(Your task)
Among the records below, find the line with "Wenn der Hund" and the line with "von Bavarian Machine Tools". Set down both and every line between, exactly and with no pictures, but nothing else.

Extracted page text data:

┏━━

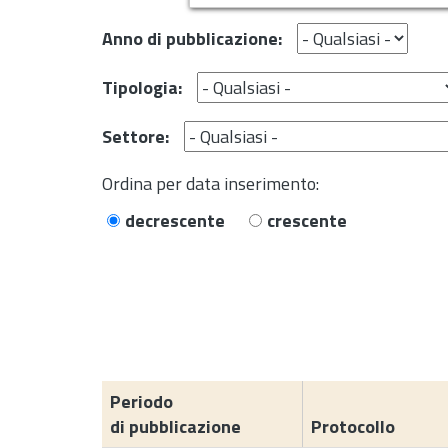
Anno di pubblicazione:
Tipologia:
Settore:
Ordina per data inserimento:
decrescente
crescente
Periodo
di pubblicazione
Protocollo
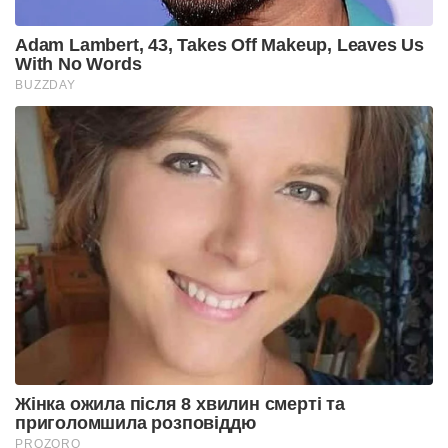
Adam Lambert, 43, Takes Off Makeup, Leaves Us
With No Words
BUZZDAY
Жінка ожила після 8 хвилин смерті та
приголомшила розповіддю
PROZORO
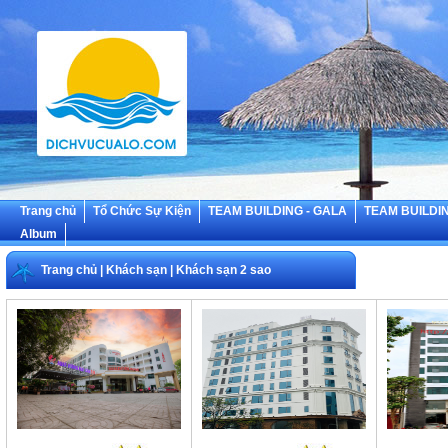
Trang chủ
Tổ Chức Sự Kiện
TEAM BUILDING - GALA
TEAM BUILDIN
Album
Trang chủ
|
Khách sạn
|
Khách sạn 2 sao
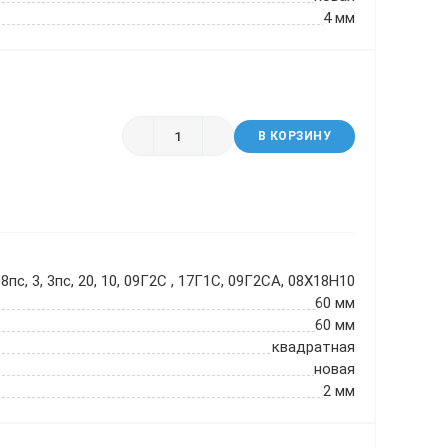
4 мм
В КОРЗИНУ
8пс, 3, 3пс, 20, 10, 09Г2С , 17Г1С, 09Г2СА, 08Х18Н10
60 мм
60 мм
квадратная
новая
2 мм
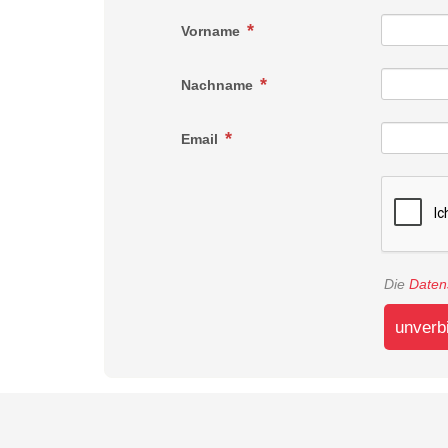
Vorname
Nachname
Email
Die
Daten
unverb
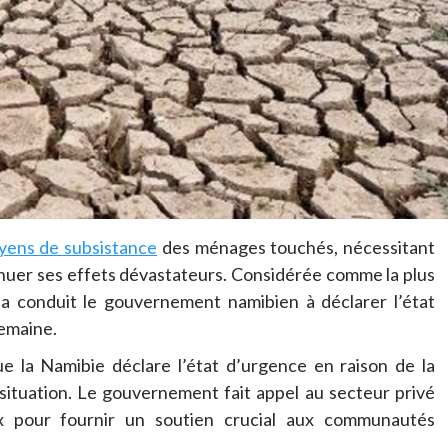
yens de subsistance
des ménages touchés, nécessitant
nuer ses effets dévastateurs. Considérée comme la plus
e a conduit le gouvernement namibien à déclarer l’état
semaine.
e la Namibie déclare l’état d’urgence en raison de la
a situation. Le gouvernement fait appel au secteur privé
ux pour fournir un soutien crucial aux communautés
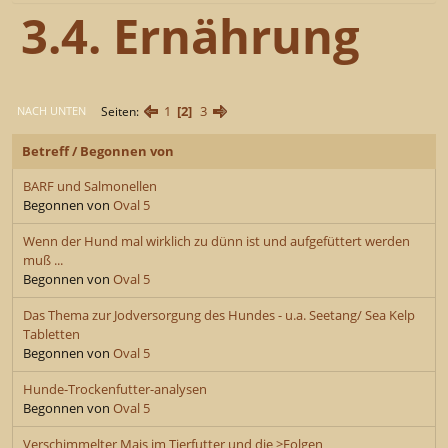
3.4. Ernährung
1
2
3
Seiten
NACH UNTEN
Betreff
/
Begonnen von
BARF und Salmonellen
Begonnen von
Oval 5
Wenn der Hund mal wirklich zu dünn ist und aufgefüttert werden
muß ...
Begonnen von
Oval 5
Das Thema zur Jodversorgung des Hundes - u.a. Seetang/ Sea Kelp
Tabletten
Begonnen von
Oval 5
Hunde-Trockenfutter-analysen
Begonnen von
Oval 5
Verschimmelter Mais im Tierfutter und die >Folgen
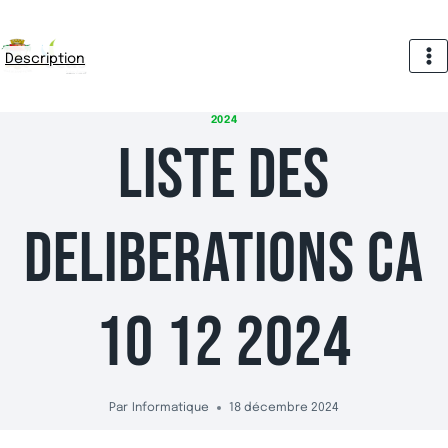
Aller
au
of
Description
contenu
CCAS
de
2024
Saint-
LISTE DES
Pierre
DELIBERATIONS CA
10 12 2024
Par
Informatique
18 décembre 2024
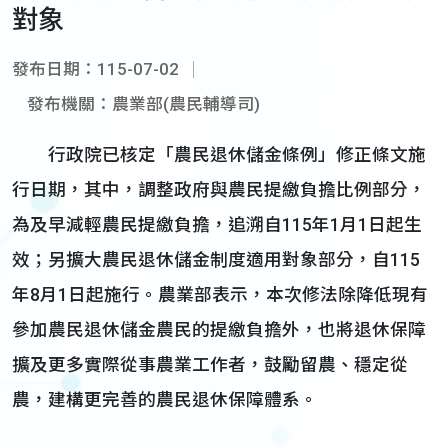
對象
發布日期：115-07-02
發布機關：農業部(農民輔導司)
行政院已核定「農民退休儲金條例」修正條文施
行日期，其中，調整政府與農民提繳負擔比例部分，
為及早減輕農民提繳負擔，追溯自115年1月1日起生
效；另擴大農民退休儲金制度適用對象部分，自115
年8月1日起施行。農業部表示，本次修法除降低現有
參加農民退休儲金農民的提繳負擔外，也將退休保障
擴及更多實際從事農業工作者，鼓勵留農、穩定從
農，建構更完善的農民退休保障體系。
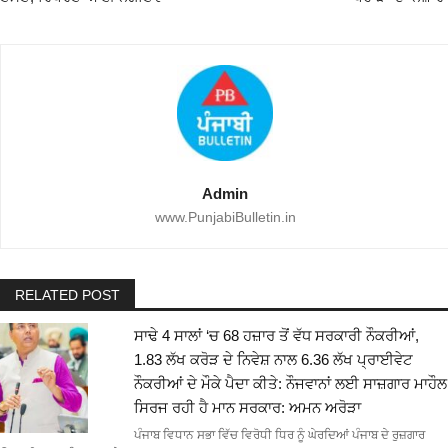
Admin
www.PunjabiBulletin.in
RELATED POST
ਸਾਢੇ 4 ਸਾਲਾਂ ‘ਚ 68 ਹਜ਼ਾਰ ਤੋਂ ਵੱਧ ਸਰਕਾਰੀ ਨੌਕਰੀਆਂ,
1.83 ਲੱਖ ਕਰੋੜ ਦੇ ਨਿਵੇਸ਼ ਨਾਲ 6.36 ਲੱਖ ਪ੍ਰਾਈਵੇਟ
ਨੌਕਰੀਆਂ ਦੇ ਮੌਕੇ ਪੈਦਾ ਕੀਤੇ: ਨੌਜਵਾਨਾਂ ਲਈ ਸਾਜ਼ਗਾਰ ਮਾਹੌਲ
ਸਿਰਜ ਰਹੀ ਹੈ ਮਾਨ ਸਰਕਾਰ: ਅਮਨ ਅਰੋੜਾ
ਪੰਜਾਬ ਵਿਧਾਨ ਸਭਾ ਵਿੱਚ ਵਿਰੋਧੀ ਧਿਰ ਨੂੰ ਘੇਰਦਿਆਂ ਪੰਜਾਬ ਦੇ ਰੁਜ਼ਗਾਰ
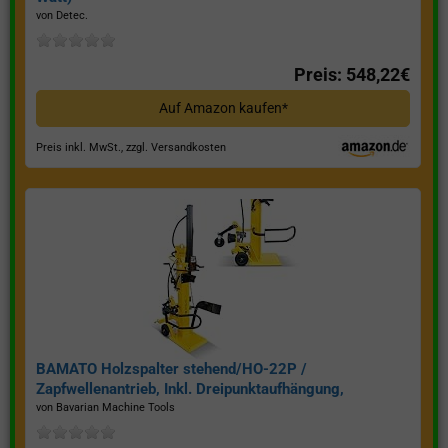
von Detec.
Preis: 548,22€
Auf Amazon kaufen*
Preis inkl. MwSt., zzgl. Versandkosten
BAMATO Holzspalter stehend/HO-22P /
Zapfwellenantrieb, Inkl. Dreipunktaufhängung,
Spaltkraft 22 Tonnen*
von Bavarian Machine Tools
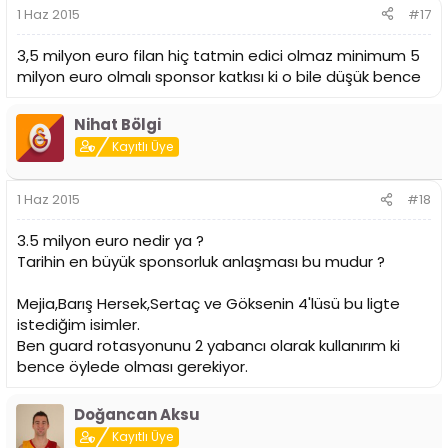
1 Haz 2015
#17
3,5 milyon euro filan hiç tatmin edici olmaz minimum 5
milyon euro olmalı sponsor katkısı ki o bile düşük bence
Nihat Bölgi
Kayıtlı Üye
1 Haz 2015
#18
3.5 milyon euro nedir ya ?
Tarihin en büyük sponsorluk anlaşması bu mudur ?
Mejia,Barış Hersek,Sertaç ve Göksenin 4'lüsü bu ligte
istediğim isimler.
Ben guard rotasyonunu 2 yabancı olarak kullanırım ki
bence öylede olması gerekiyor.
Doğancan Aksu
Kayıtlı Üye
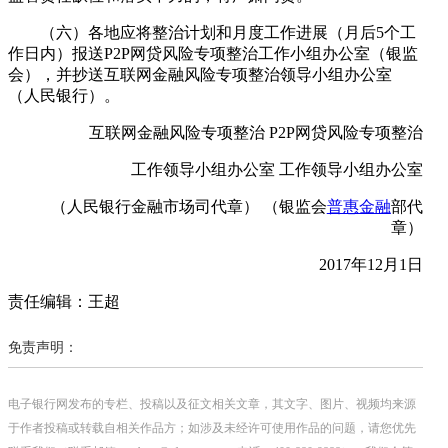
（六）各地应将整治计划和月度工作进展（月后5个工
作日内）报送P2P网贷风险专项整治工作小组办公室（银监
会），并抄送互联网金融风险专项整治领导小组办公室
（人民银行）。
互联网金融风险专项整治 P2P网贷风险专项整治
工作领导小组办公室 工作领导小组办公室
（人民银行金融市场司代章） （银监会
普惠金融
部代
章）
2017年12月1日
责任编辑：王超
免责声明：
电子银行网发布的专栏、投稿以及征文相关文章，其文字、图片、视频均来源
于作者投稿或转载自相关作品方；如涉及未经许可使用作品的问题，请您优先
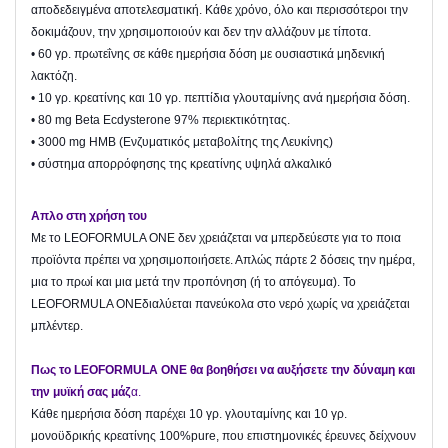
αποδεδειγμένα αποτελεσματική. Κάθε χρόνο, όλο και περισσότεροι την
δοκιμάζουν, την χρησιμοποιούν και δεν την αλλάζουν με τίποτα.
• 60 γρ. πρωτεΐνης σε κάθε ημερήσια δόση με ουσιαστικά μηδενική
λακτόζη.
• 10 γρ. κρεατίνης και 10 γρ. πεπτίδια γλουταμίνης ανά ημερήσια δόση.
• 80 mg Beta Ecdysterone 97% περιεκτικότητας.
• 3000 mg HMB (Ενζυματικός μεταβολίτης της Λευκίνης)
• σύστημα απορρόφησης της κρεατίνης υψηλά αλκαλικό
Απλο στη χρήση του
Με το LEOFORMULA ONE δεν χρειάζεται να μπερδεύεστε για το ποια
προϊόντα πρέπει να χρησιμοποιήσετε. Απλώς πάρτε 2 δόσεις την ημέρα,
μια το πρωί και μια μετά την προπόνηση (ή το απόγευμα). Το
LEOFORMULA ONEδιαλύεται πανεύκολα στο νερό χωρίς να χρειάζεται
μπλέντερ.
Πως το LEOFORMULA ONE θα βοηθήσει να αυξήσετε την δύναμη και
την μυϊκή σας μάζ
α.
Κάθε ημερήσια δόση παρέχει 10 γρ. γλουταμίνης και 10 γρ.
μονοϋδρικής κρεατίνης 100%pure, που επιστημονικές έρευνες δείχνουν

┗━━

(Result of this task)
Wenn der Hund mal wirklich zu dünn ist und aufgefüttert werden
muß ...
Begonnen von
Oval 5
Das Thema zur Jodversorgung des Hundes - u.a. Seetang/ Sea Kelp
Tabletten
Begonnen von
Oval 5
Hunde-Trockenfutter-analysen
Begonnen von
Oval 5
Verschimmelter Mais im Tierfutter und die >Folgen
Aller
au
of
Description
contenu
CCAS
de
2024
Saint-
LISTE DES
Pierre
DELIBERATIONS CA
10 12 2024
Par
Informatique
18 décembre 2024
對象
發布日期：115-07-02
發布機關：農業部(農民輔導司)
行政院已核定「農民退休儲金條例」修正條文施
行日期，其中，調整政府與農民提繳負擔比例部分，
為及早減輕農民提繳負擔，追溯自115年1月1日起生
效；另擴大農民退休儲金制度適用對象部分，自115
年8月1日起施行。農業部表示，本次修法除降低現有
參加農民退休儲金農民的提繳負擔外，也將退休保障
擴及更多實際從事農業工作者，鼓勵留農、穩定從
農，建構更完善的農民退休保障體系。
Admin
www.PunjabiBulletin.in
RELATED POST
ਸਾਢੇ 4 ਸਾਲਾਂ ‘ਚ 68 ਹਜ਼ਾਰ ਤੋਂ ਵੱਧ ਸਰਕਾਰੀ ਨੌਕਰੀਆਂ,
1.83 ਲੱਖ ਕਰੋੜ ਦੇ ਨਿਵੇਸ਼ ਨਾਲ 6.36 ਲੱਖ ਪ੍ਰਾਈਵੇਟ
ਨੌਕਰੀਆਂ ਦੇ ਮੌਕੇ ਪੈਦਾ ਕੀਤੇ: ਨੌਜਵਾਨਾਂ ਲਈ ਸਾਜ਼ਗਾਰ ਮਾਹੌਲ
ਸਿਰਜ ਰਹੀ ਹੈ ਮਾਨ ਸਰਕਾਰ: ਅਮਨ ਅਰੋੜਾ
ਪੰਜਾਬ ਵਿਧਾਨ ਸਭਾ ਵਿੱਚ ਵਿਰੋਧੀ ਧਿਰ ਨੂੰ ਘੇਰਦਿਆਂ ਪੰਜਾਬ ਦੇ ਰੁਜ਼ਗਾਰ
von Detec.
Preis: 548,22€
Auf Amazon kaufen*
Preis inkl. MwSt., zzgl. Versandkosten
BAMATO Holzspalter stehend/HO-22P /
Zapfwellenantrieb, Inkl. Dreipunktaufhängung,
Spaltkraft 22 Tonnen*
von Bavarian Machine Tools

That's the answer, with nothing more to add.